Thule is the name given by American settlers to Qaanaaq, a main town on the icy northwestern coast of Greenland. Tuvalu, on the other hand, is a set of low-lying Pacific Islands that cover a total of ten square miles, sitting no higher than four metres above the sea. Though they lie on opposite ends of the earth, they are bound in a line drawn by director Matthias von Gunten, who tells us in opening title cards that he marveled at the exoticism of both as a child. In the course of filming his latest feature ThuleTuvalu, he finds them sharing a very human peril brought about by climate change. Both areas are facing an ongoing seasonal flux that is raising the sea level, changing the landscape and rupturing the lives of the people who have navigated it for millennia. By investigating these tolls, Von Gunten forms several solid visual metaphors and personal accounts that drive it home in sobering style.

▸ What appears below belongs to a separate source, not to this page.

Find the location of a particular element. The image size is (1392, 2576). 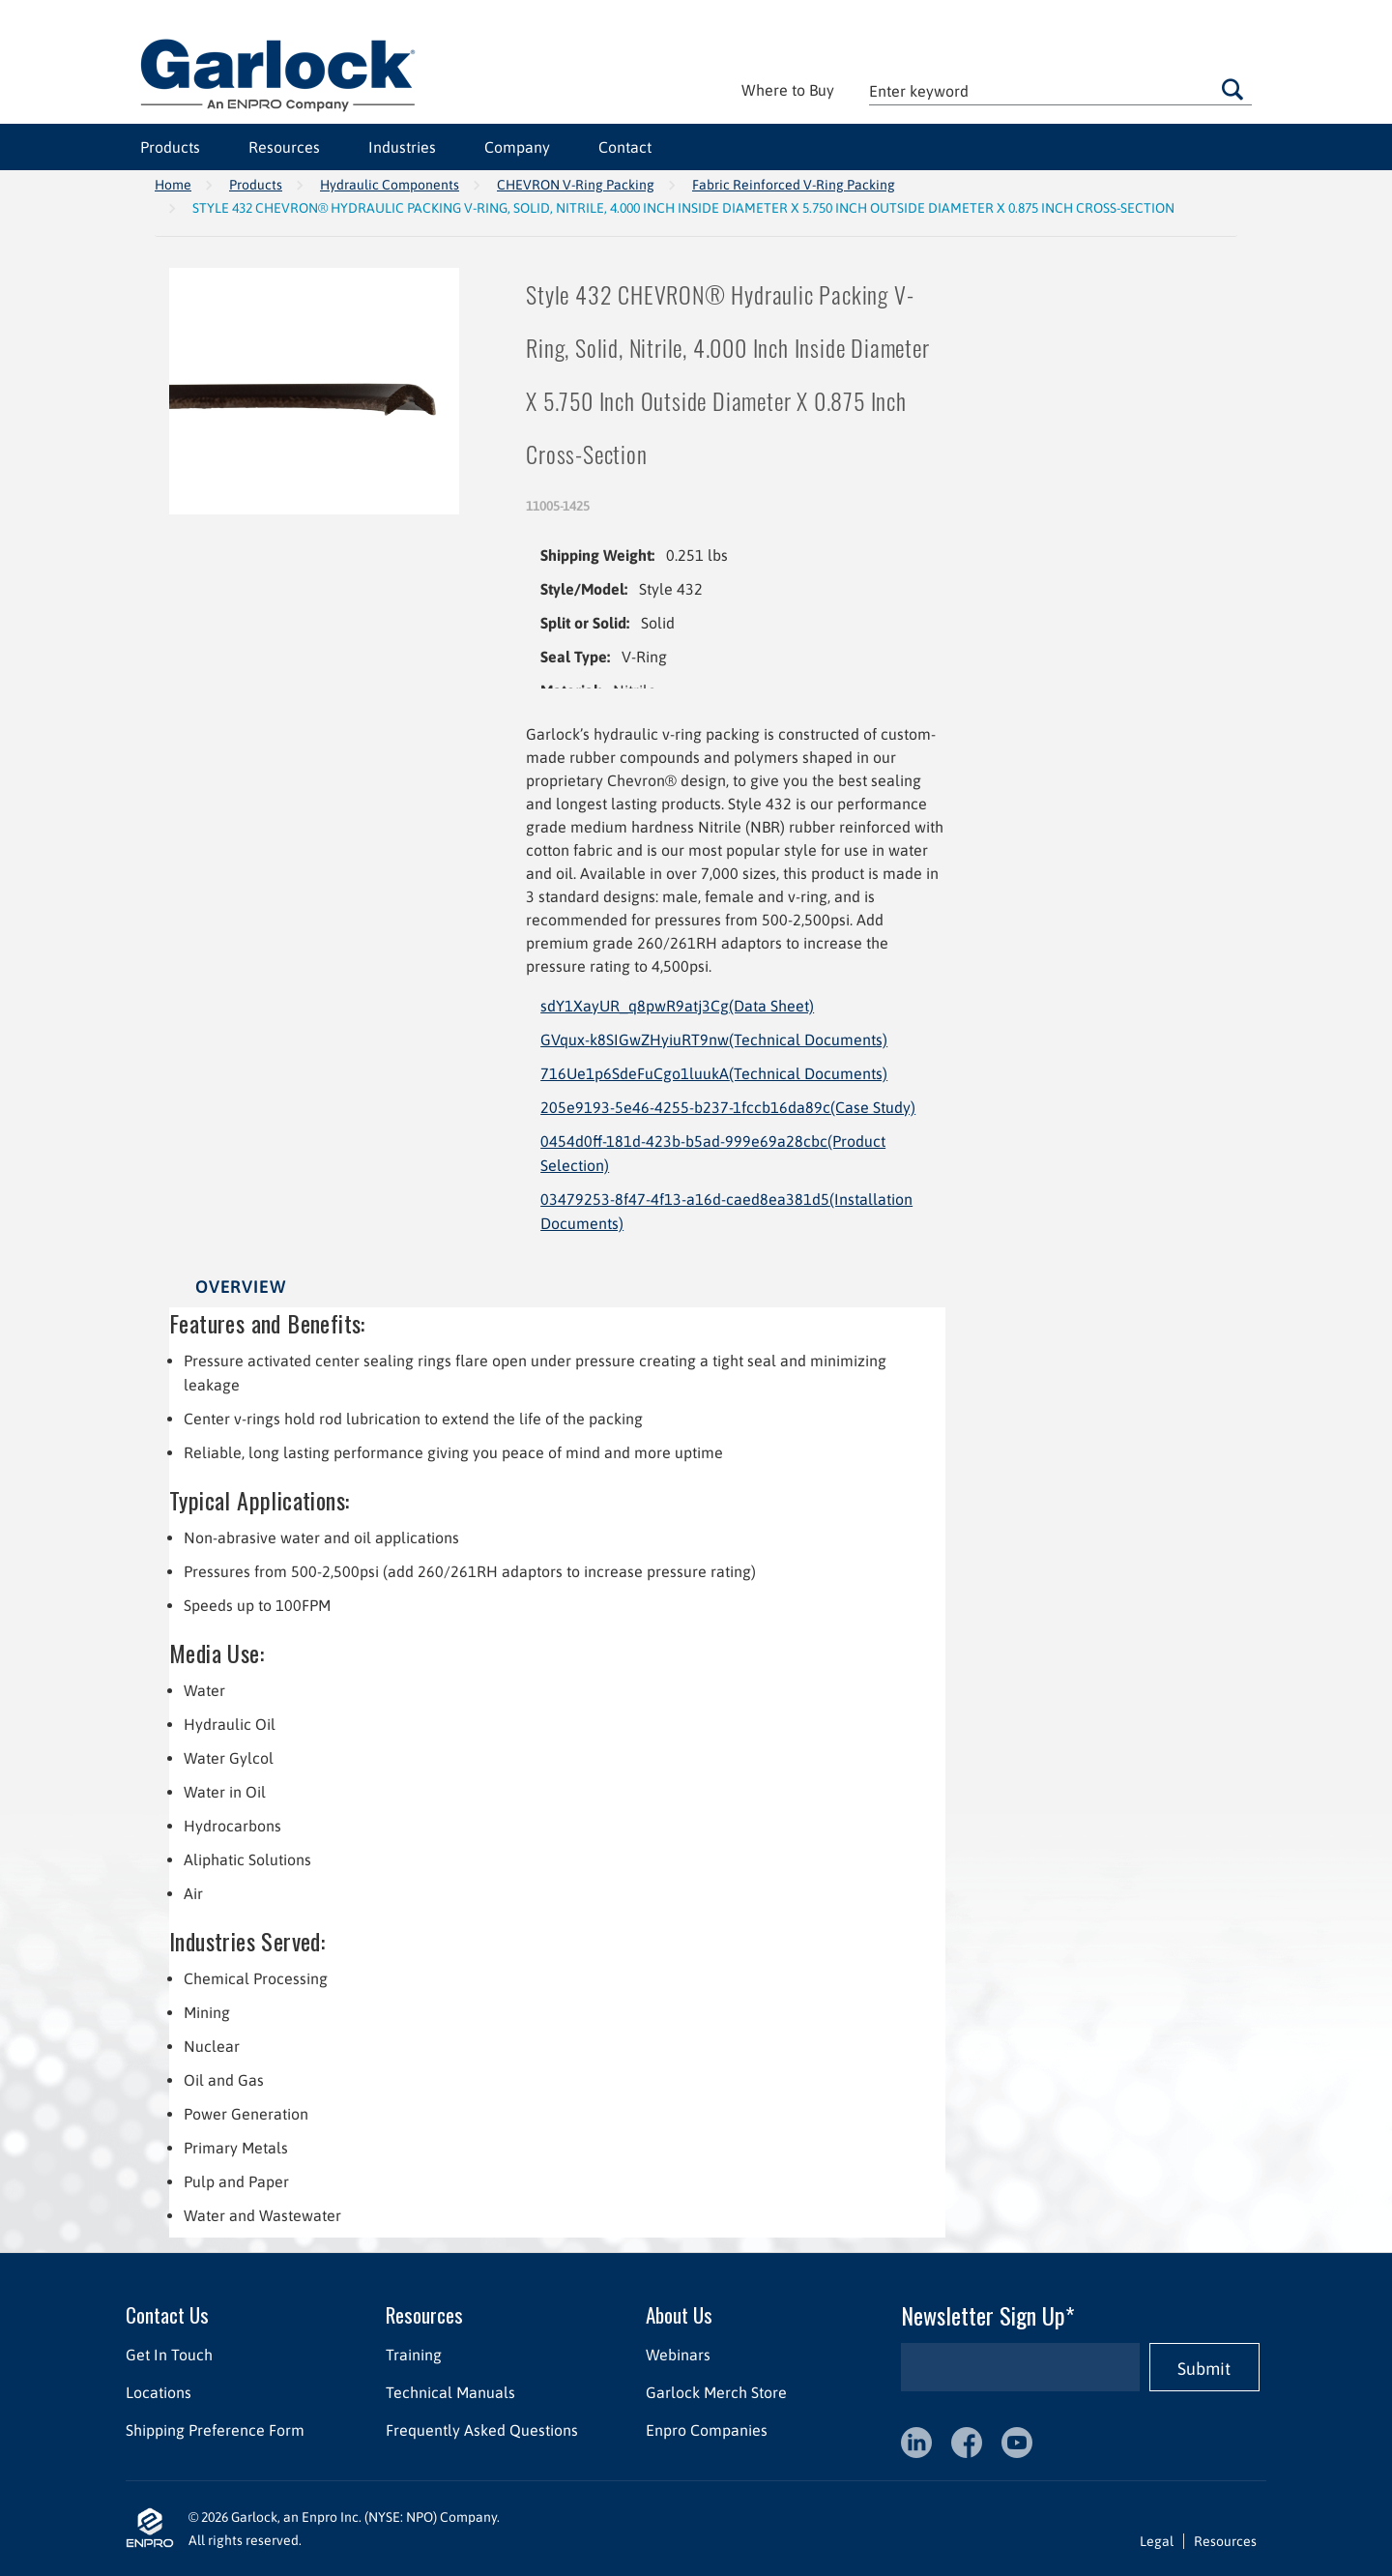

Legal is located at coordinates (1157, 2541).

More than their especially vulnerable geographies, the citizens in both places are chained to a lifestyle that depended on ecosystems that are vanishing before their eyes. We learn this in the tellings of two men in particular. Rasmus is a 41 year-old seal hunter who forewent a formal education to pick up his father’s trade, and now worries for the world his expected grandchildren will have to place. Kaipati is a Tuvaluan in much the same predicament, having learned about climate change from his seafaring days and now being faced with the dilemma of how to uproot his family from a money-free life of fishing and foraging. What unusual weather shifts and fears for the next generation exist in our first-world countries are tenfold for these men, especially since they are caught out in their middle age as being too old to change their skill-sets and too young to live out the remainder of their days before their residence become totally untenable. This endangers their basic human rights to home and happiness, and with an absence of narration, Rasmus and Kaipati make that clear in their own poignant (or poignantly translated) words.

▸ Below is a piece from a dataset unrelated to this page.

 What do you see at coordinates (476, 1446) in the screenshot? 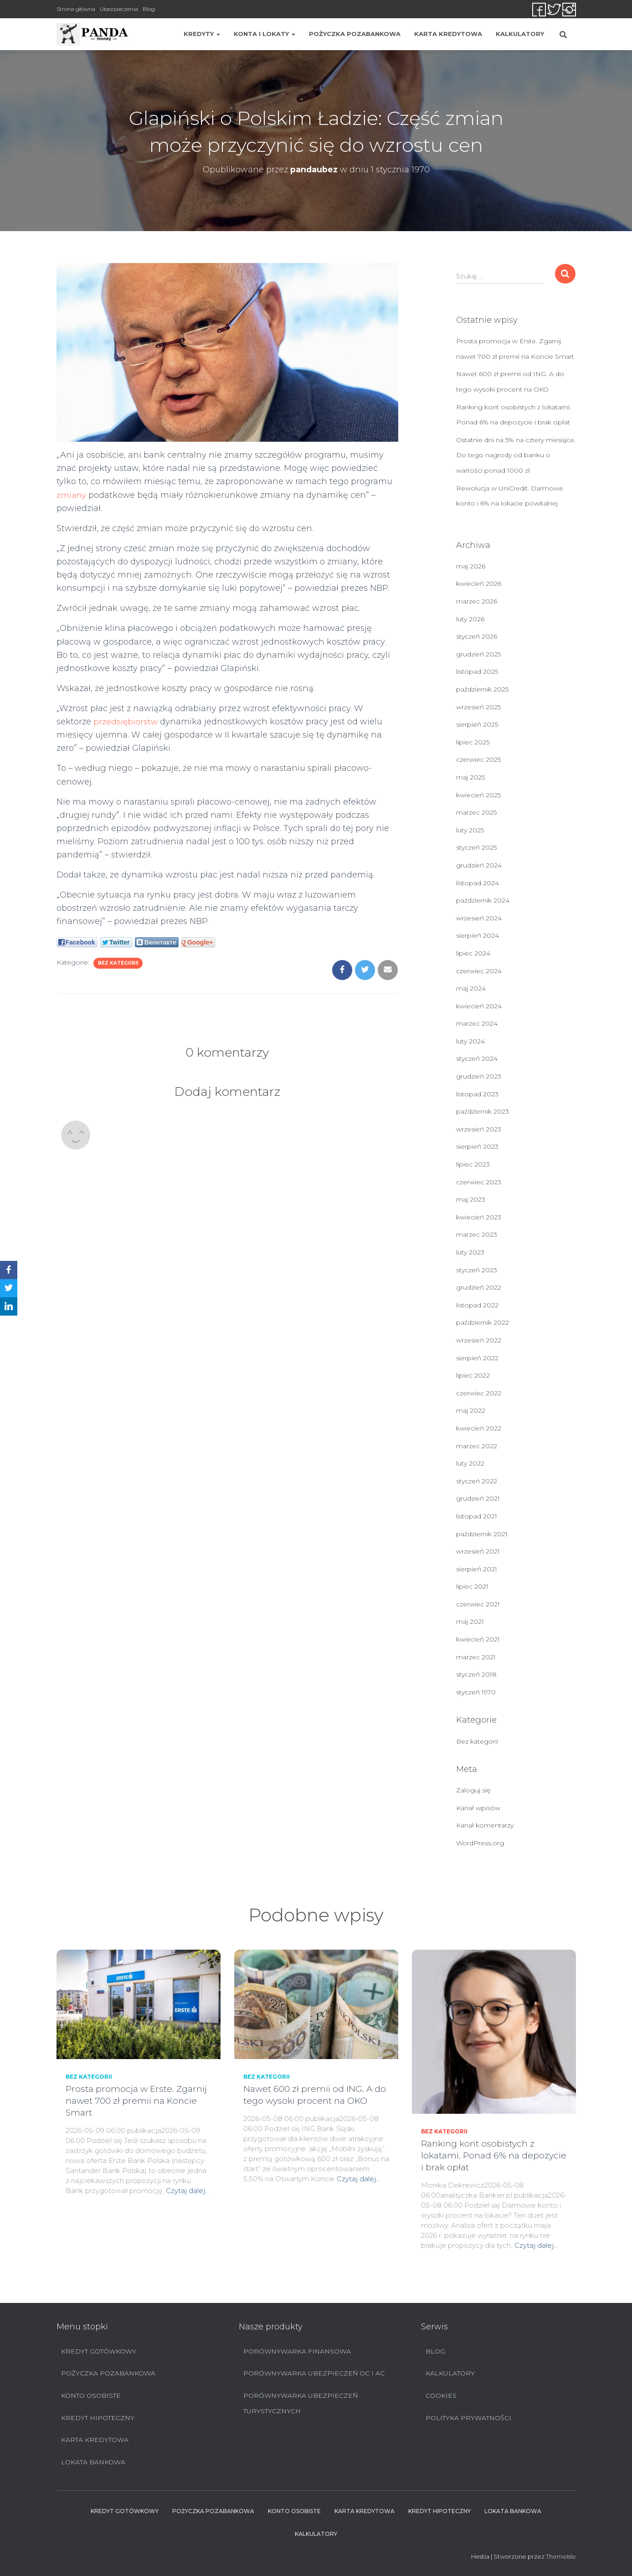
I see `marzec 2022` at bounding box center [476, 1446].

Von Gunten himself relays information by writing gentle-fading title cards and conducting the intimate interviews, while cinematographer Pierre Mennel composes serene frames to track their daily routines. The resulting tone is a gentle but startling contrast that ThuleTuvalu spends a lot of time in, gently switching us from one country to the next in smart cuts by Claudio Cea and Caterina Mona. In this way, it’s only looking to root the complex issues in changes to domestic routine and family tradition within those states, rather than explore how such statehood is threatened on higher levels. Even a quick jaunt to Queenstown, New Zealand, where a few Tuvuluan migrants fear for their poorer friends and family back on the islands, makes no exploration of any immigration strategies from either country. No such moment exists in Greenland, but reference is made to friends that have already had to move in light of the melting ice and changing animal migration patterns. The only explicit portrayal of national or international politics is a UN press conference where Tuvaluan Prime Minister Apisai Lelemai begs for assistance from industrialised nations, which von Gunten resolves later by way of another title card that says they were pressured by those unnamed nations into accepting their fate. It’s a flat moment because he doesn’t quite toe the line of his own established scope, but it’s really only noticeable next to the strength of everything within it.
The best achievement of ThuleTuvalu is its litany of literal manifestations of climate change, which carry a shocking power as great as the mythological allure that drew von Gunten to their shores in the first place. The inspired images he and Mennel catch speak volumes – Kaipati standing on the arid remains of bushland choked by seeping seawater; a Qaanaaq elder whipping at empty snowfall, instead of the snow dogs that are becoming more superfluous every year; a Tuvaluan teacher fashioning a traditional dress out of cassette tape; Rasmus silhouetted by the gleaming lights of a distant settlement, no doubt powered by companies that are worsening his situation. Film means myriad opportunities to represent man’s tangle with the elements, and by doing so with minimal authorial intereference, ThuleTuvalu is a quietly effective reminder of the need for action.